Biggest Disappointment: Myrtle Beach
With a record of 7-19 for April, the Pelicans blend of experienced first year professionals and holdovers is not meshing. Infielders Grant Fennell and Luke Reynolds; outfielders Jimmy Herron, Kevonte Mitchell, and D.J. Wilson; and pitchers Bryan Hudson, Alex Lange, and Paul Richan have all gotten off to slow starts. All of the hitters are currently batting below .220 while the pitchers all have ERA’s over 4.00. At this point RHP Javier Assad is the bright spot with a 3.38 ERA, 1.292 WHIP, and 21 K’s in 24 innings. Infielder Aramis Ademan has been making some minor improvement, batting .262 with 2 homers and 13 RBI.
Uneven play has been the hallmark of the 11-12 April for Tennessee. The Smokies have received good play from SS Nico Hoerner (currently injured), 1B/OF Jared Young, and player of the month Higgins. Hoerner was hitting .300 with an .891 OPS before going down. Meanwhile, Young has slugged 3 home runs, has 20 RBI, and is batting .307. But for the most part, Tennessee has been buoyed by over-aged prospects in INF’s Robel Garcia and Vimael Machin. The 26-year old Garcia has 6 homers and 25 RBI to go with a .928 OPS from Machin. The Smokies pitching staff have alternated good and bad performances, with the exception of RHP Tyson Miller.

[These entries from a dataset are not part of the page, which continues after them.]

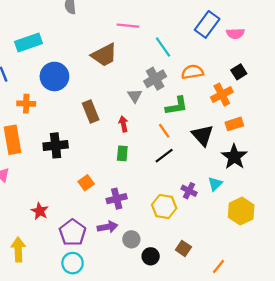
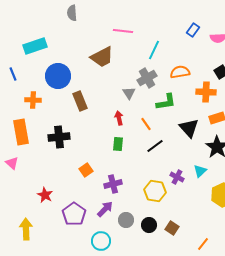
blue rectangle: (207, 24) -> (193, 30), size x0.6
cyan line: (163, 47) -> (154, 50), turned 60
orange cross: (222, 95) -> (206, 92), turned 30
brown rectangle: (91, 112) -> (80, 101), moved
orange line: (164, 131) -> (146, 124), moved
purple arrow: (108, 227) -> (105, 209), turned -36
black circle: (151, 256) -> (149, 225), moved
cyan circle: (73, 263) -> (101, 241), moved

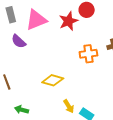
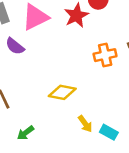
green arrow: (22, 110) -> (26, 133), turned -48

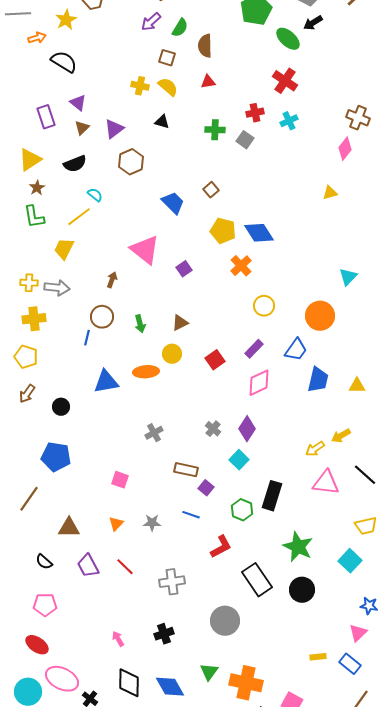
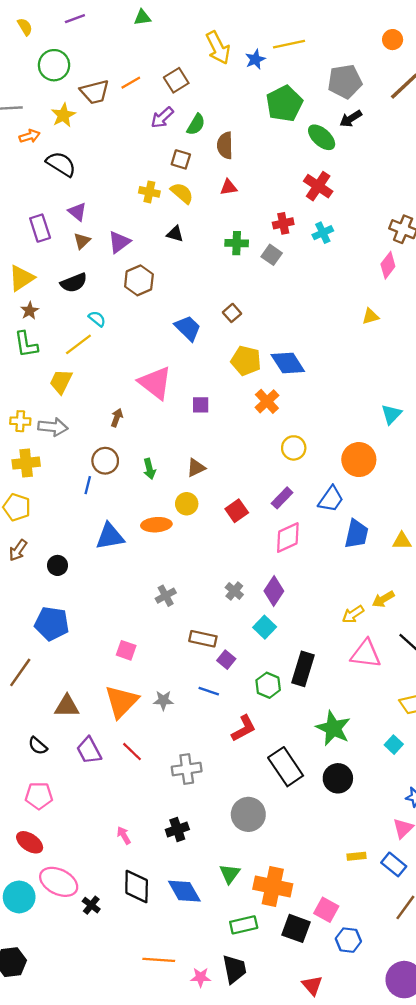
purple square: (184, 269) -> (201, 405), turned 35
orange triangle: (116, 524) -> (121, 702), size x2.0
cyan square: (350, 561) -> (394, 745), size x0.7

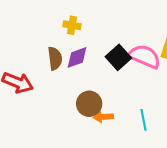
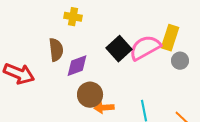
pink semicircle: (145, 56) -> (145, 48), turned -52
purple diamond: (77, 57) -> (77, 66), moved

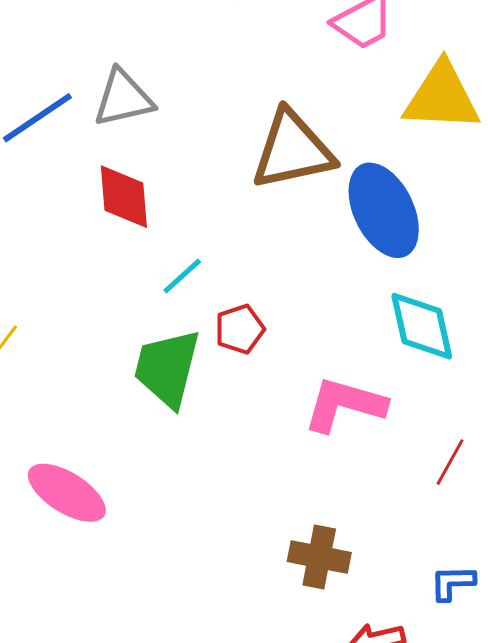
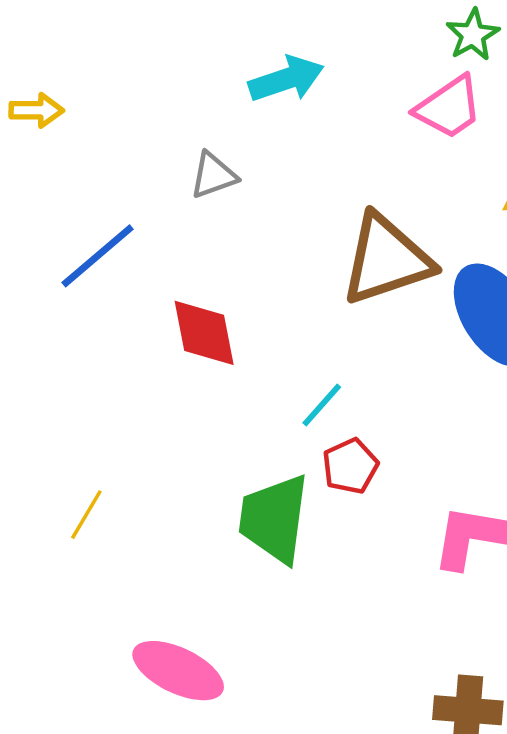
gray triangle: (123, 98) -> (213, 175), moved, size x0.7
cyan line: (182, 276) -> (322, 405), moved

Miller could be angling for a promotion with a current 1.07 ERA, 0.750 WHIP, and 25 whiffs in 25.1 innings.
Prospect followers are familiar with the term AAAA player. At 14-10 in April, the I-Cubs could be considered a AAAA team. With 24 players having major league experience, including bona fide big leaguers in OF Ian Happ, RHP Carl Edwards Jr., and LHP Brian Duensing, Iowa has cruised through the early part of their schedule. Added to that roster will be SS Addison Russell in May. With all that experience, Iowa has only a middle of the pack offense in the PCL. The I-Cubs however lead the league in defense and are third in both ERA and WHIP. While all that experience may be helpful for the Cubs this year, how it affects their player development down the road remains to be seen.